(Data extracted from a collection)
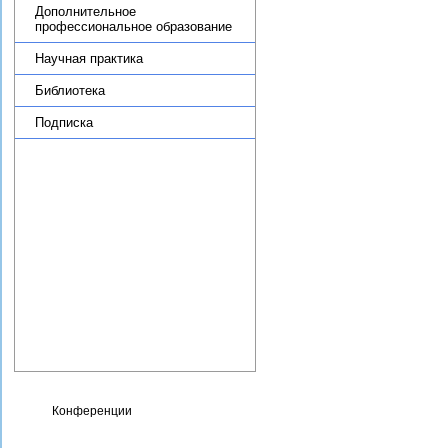
Дополнительное
профессиональное образование
Научная практика
Библиотека
Подписка
Целевое обучение
Административная
информация
Противодействие коррупции
Фотогалерея
Карта сайта
Контакты
Сведения об организации,
осуществляющей
образовательную
деятельность
Конференции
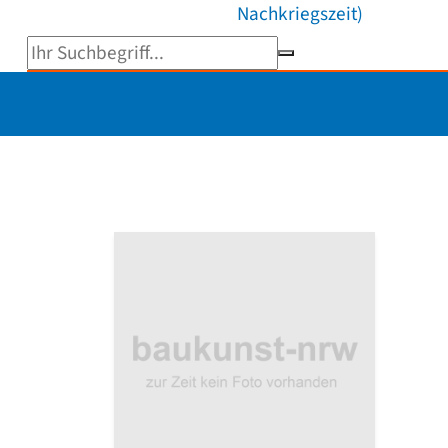
Nachkriegszeit)
Suchbegriff eingeben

* [Task instructions]:
What is needed is an exact copy of each line from the top of the data above through the line containing "Конференции", with no pictures.

* [Task result]:
Дополнительное
профессиональное образование
Научная практика
Библиотека
Подписка
Целевое обучение
Административная
информация
Противодействие коррупции
Фотогалерея
Карта сайта
Контакты
Сведения об организации,
осуществляющей
образовательную
деятельность
Конференции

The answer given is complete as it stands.